• [Task goal]:
Repeat the listing exactly. The images do not belong in the copy.

• [Data for this task]:
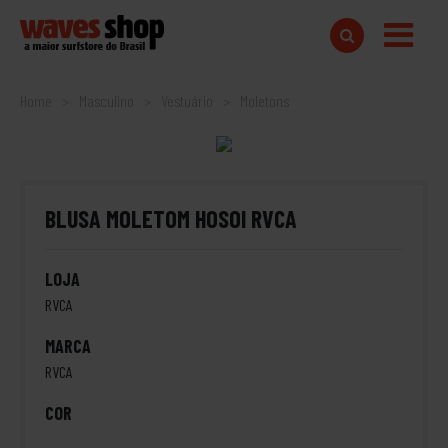
Home
Masculino
Vestuário
Moletons
BLUSA MOLETOM HOSOI RVCA
LOJA
RVCA
MARCA
RVCA
COR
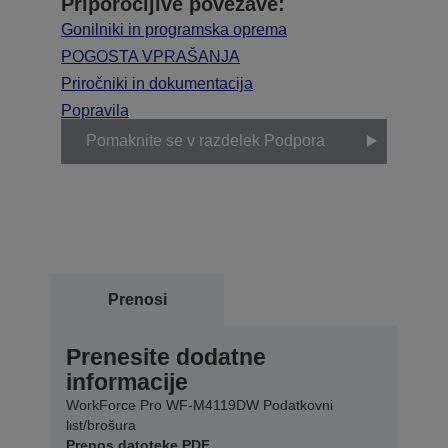
Priporočljive povezave:
Gonilniki in programska oprema
POGOSTA VPRAŠANJA
Priročniki in dokumentacija
Popravila
Pomaknite se v razdelek Podpora
Prenosi
Prenesite dodatne
informacije
WorkForce Pro WF-M4119DW Podatkovni
list/brošura
Prenos datoteke PDF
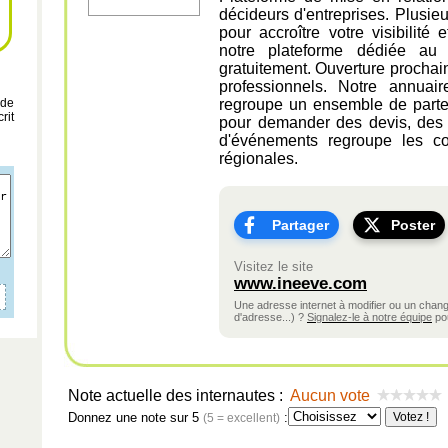
décideurs d'entreprises. Plusieu
pour accroître votre visibilité
notre plateforme dédiée au s
gratuitement. Ouverture prochai
professionnels. Notre annuai
 de
regroupe un ensemble de parten
rit
pour demander des devis, des 
d'événements regroupe les com
régionales.
Partager
Poster
Visitez le site
www.ineeve.com
Une adresse internet à modifier ou un cha
d'adresse...) ?
Signalez-le à notre équipe
pou
Note actuelle des internautes :
Aucun vote
Donnez une note sur 5
:
(5 = excellent)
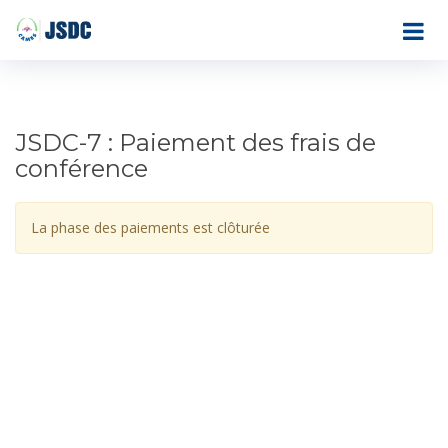
JSDC-7 : Paiement des frais de
conférence
La phase des paiements est clôturée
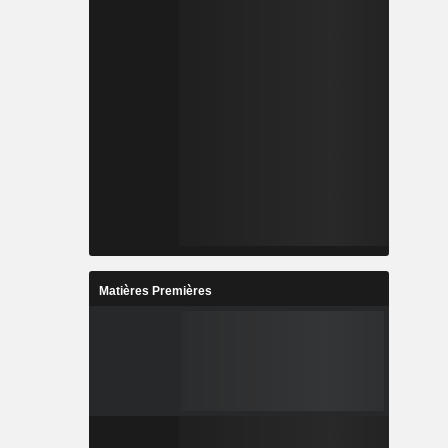
Matières Premières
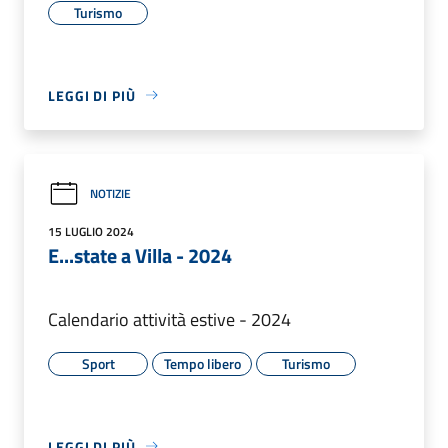
Turismo
LEGGI DI PIÙ
NOTIZIE
15 LUGLIO 2024
E...state a Villa - 2024
Calendario attività estive - 2024
Sport
Tempo libero
Turismo
LEGGI DI PIÙ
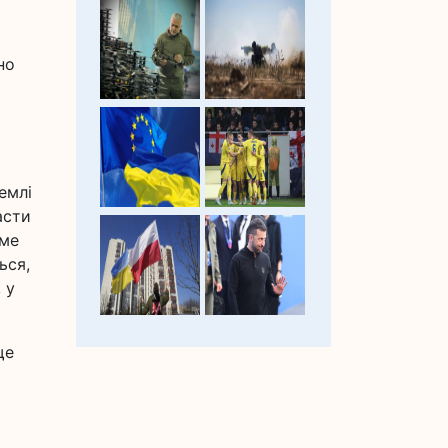
но
емлі
асти
аме
ься,
 у
ще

• [Result]:
Home
Masculino
Vestuário
Moletons
BLUSA MOLETOM HOSOI RVCA
LOJA
RVCA
MARCA
RVCA
COR
Priporočljive povezave:
Gonilniki in programska oprema
POGOSTA VPRAŠANJA
Priročniki in dokumentacija
Popravila
Pomaknite se v razdelek Podpora
Prenosi
Prenesite dodatne
informacije
WorkForce Pro WF-M4119DW Podatkovni
list/brošura
Prenos datoteke PDF
décideurs d'entreprises. Plusieu
pour accroître votre visibilité
notre plateforme dédiée au s
gratuitement. Ouverture prochai
professionnels. Notre annuai
 de
regroupe un ensemble de parten
rit
pour demander des devis, des 
d'événements regroupe les com
régionales.
Partager
Poster
Visitez le site
www.ineeve.com
Une adresse internet à modifier ou un cha
d'adresse...) ?
Signalez-le à notre équipe
pou
Note actuelle des internautes :
Aucun vote
Donnez une note sur 5
:
(5 = excellent)
JSDC-7 : Paiement des frais de
conférence
La phase des paiements est clôturée
Matières Premières
Turismo
LEGGI DI PIÙ
NOTIZIE
15 LUGLIO 2024
E...state a Villa - 2024
Calendario attività estive - 2024
Sport
Tempo libero
Turismo
LEGGI DI PIÙ
но
емлі
асти
аме
ься,
 у
ще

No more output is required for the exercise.